State, as one number, how many lines in these records hold "Repair".

*** Opening Input ***

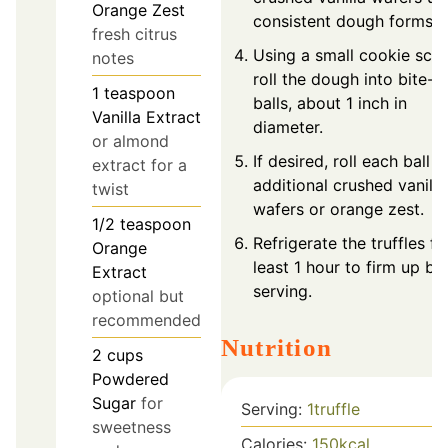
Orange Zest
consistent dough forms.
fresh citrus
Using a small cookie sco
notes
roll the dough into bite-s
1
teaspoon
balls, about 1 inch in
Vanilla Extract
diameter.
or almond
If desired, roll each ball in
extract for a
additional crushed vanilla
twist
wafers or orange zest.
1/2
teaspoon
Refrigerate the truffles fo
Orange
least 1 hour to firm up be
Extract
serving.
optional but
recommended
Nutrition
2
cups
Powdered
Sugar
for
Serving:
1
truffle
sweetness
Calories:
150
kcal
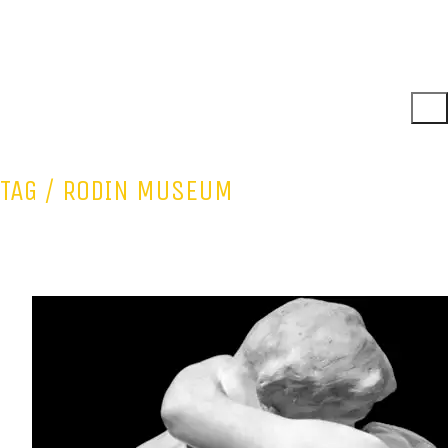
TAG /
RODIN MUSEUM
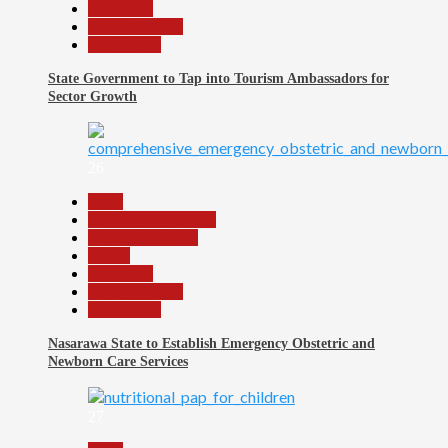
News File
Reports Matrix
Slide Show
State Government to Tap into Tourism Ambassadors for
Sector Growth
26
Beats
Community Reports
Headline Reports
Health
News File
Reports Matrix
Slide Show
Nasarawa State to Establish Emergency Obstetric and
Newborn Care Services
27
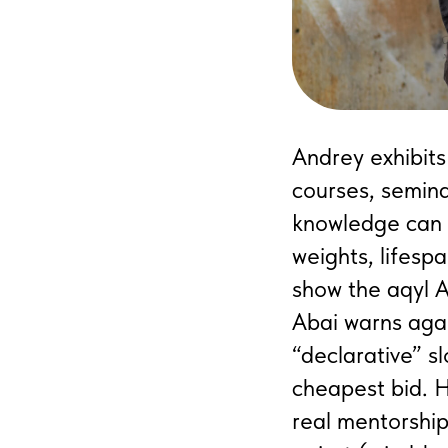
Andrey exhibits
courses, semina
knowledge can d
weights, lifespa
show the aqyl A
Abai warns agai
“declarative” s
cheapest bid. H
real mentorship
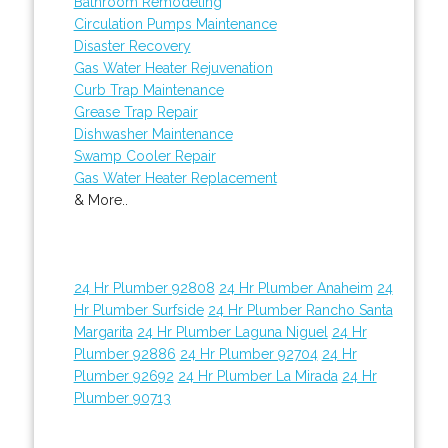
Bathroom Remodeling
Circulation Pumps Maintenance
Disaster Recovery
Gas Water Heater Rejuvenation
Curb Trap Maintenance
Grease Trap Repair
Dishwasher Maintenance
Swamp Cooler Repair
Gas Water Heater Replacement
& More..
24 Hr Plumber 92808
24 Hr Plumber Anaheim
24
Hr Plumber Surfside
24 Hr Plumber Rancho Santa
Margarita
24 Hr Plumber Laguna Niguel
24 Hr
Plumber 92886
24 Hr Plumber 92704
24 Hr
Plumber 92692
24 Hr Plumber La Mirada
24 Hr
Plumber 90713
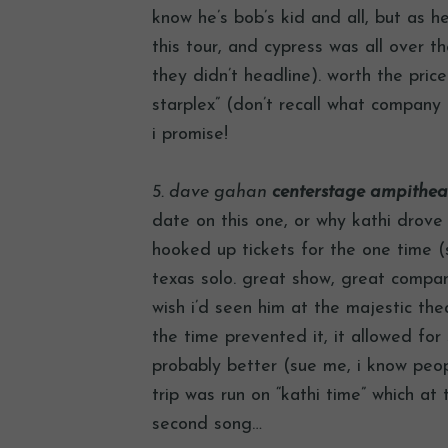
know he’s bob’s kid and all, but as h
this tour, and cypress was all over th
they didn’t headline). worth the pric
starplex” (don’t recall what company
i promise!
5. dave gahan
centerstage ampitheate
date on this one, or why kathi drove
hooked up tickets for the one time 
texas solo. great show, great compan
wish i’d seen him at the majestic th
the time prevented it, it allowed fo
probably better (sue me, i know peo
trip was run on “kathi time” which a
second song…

*** Closing Input ***
*** Opening Input ***

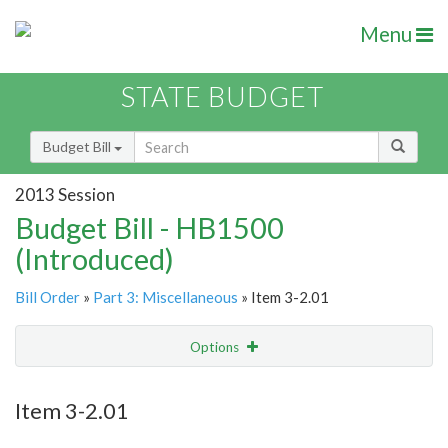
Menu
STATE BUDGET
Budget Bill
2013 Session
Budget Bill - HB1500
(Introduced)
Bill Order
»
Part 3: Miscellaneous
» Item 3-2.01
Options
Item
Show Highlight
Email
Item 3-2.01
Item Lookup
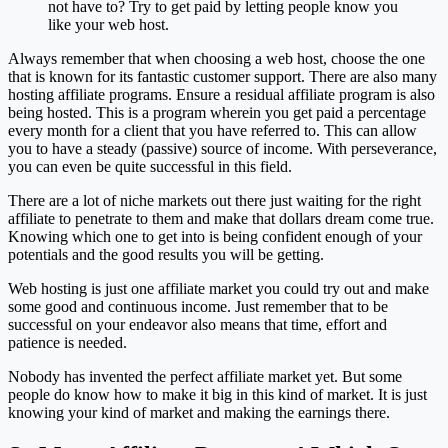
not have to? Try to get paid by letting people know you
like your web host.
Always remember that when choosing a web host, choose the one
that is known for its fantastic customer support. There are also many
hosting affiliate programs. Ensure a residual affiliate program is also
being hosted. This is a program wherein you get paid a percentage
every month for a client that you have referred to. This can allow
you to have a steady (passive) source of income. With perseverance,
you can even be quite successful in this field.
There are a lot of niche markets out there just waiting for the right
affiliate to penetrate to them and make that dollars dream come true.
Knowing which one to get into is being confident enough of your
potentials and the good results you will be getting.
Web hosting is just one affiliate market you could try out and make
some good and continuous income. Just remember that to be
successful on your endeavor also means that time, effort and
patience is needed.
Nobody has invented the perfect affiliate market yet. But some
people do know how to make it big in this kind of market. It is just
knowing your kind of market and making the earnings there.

*** Closing Input ***

» **Solution to the exercise**: 2